It's the age-old dilemma for wealth managers: when is the right time to pull your clients' money from a fund?
In an ideal world, a fund manager would be like a puppy - for life. But things rarely work out that way.
Whether it's poor performance, a change in style or a manager moves to a rival, you may decide you have to move your clients' money before you would have liked to.
As fund selectors, it's our job to spot the warning signs before they threaten your clients' returns.
However, there are certain red flags that all wealth managers should be aware of so they can take the appropriate action if necessary.
When a fund manager leaves, it's often big news, particularly in the trade press - and for good reason.
Managers are often the trigger-pullers, the ones ultimately calling the big shots when it comes to which firms a fund should invest in and which ones it shouldn't.
But they are supported by a team of researchers, risk experts and salespeople, all of whom play a vital role in a well-functioning strategy.
So, when you see headlines that a raft of salespeople have left an asset manager, for example, it should raise concern.
While there may be a perfectly reasonable explanation for this, in our experience it is typically because the sales staff feel as though they don't have funds of sufficient quality to sell.
Similarly, when key members of the risk team leave, it may well be a sign that they are having little influence over the bets taken by the manager, which is a dangerous position to be in.
Equally worrying is when key members of staff leave and are not replaced.
Again, there may be a good reason for this, but it could also be a sign the asset manager is struggling financially and so is forced to cut costs.
While key staff leaving is worrying, a takeover by a rival asset manager presents its own set of problems.
For us, this is one of the biggest red flags there is as you never truly know how a takeover will affect the culture of a firm.
The main worry for us is that the asset manager we have backed goes from being investment-orientated to sales-orientated. While that in itself isn't a guarantee that performance will dip, the chances increase significantly.
We have also seen cases where a small, well-run, successful fund that we liked is pushed heavily by the new owners so they can profit from having larger assets under management. Again, this is often accompanied by a drop in performance.
In a takeover situation, there is also a heightened risk that existing staff with either be let go or leave to find opportunities elsewhere.
Many studies have shown that funds that grow too large often suffer from underperformance.
Therefore, we find it concerning when a manager takes on lots of assets in a relatively short space of time.
In this scenario, we may choose to de-rate a manager that we believe is simply growing a fund to collect higher fees, particularly if we can see a dip in performance.

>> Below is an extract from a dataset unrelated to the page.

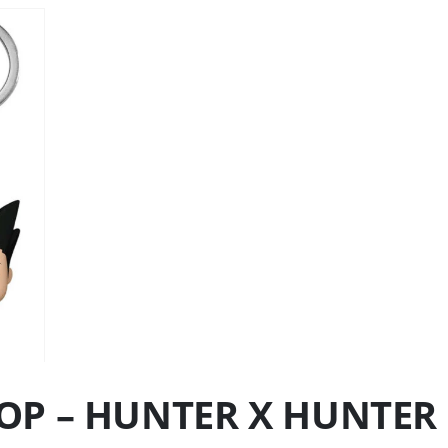
OP – HUNTER X HUNTER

Slightly less conspicuous - but equally alarming - is when an asset manager sets up a clone of a successful existing fund but merely calls it ‘sustainable' or ‘focused'. For us, that is merely a veiled attempt to make money off a successful strategy.
When we choose fund managers, philosophy and process are possibly the most important factors in our decision process.
Therefore, when we see a manager who used to invest solely in large-caps start to foray into smaller or unquoted companies, it raises alarm bells.
Unless you are a professional fund selector that gets access to a fund's entire holdings list, it can be difficult to spot.
However, sometimes a manager may publicly announce a change in the fund's mandate, either in the press or in a quarterly fact sheet.
While these are not an exhaustive list of red flags, they do go to show that seemingly small events and actions could potentially have a detrimental affect on your client's portfolios.
And, more than anything, it goes to show that fund managers often really aren't for life.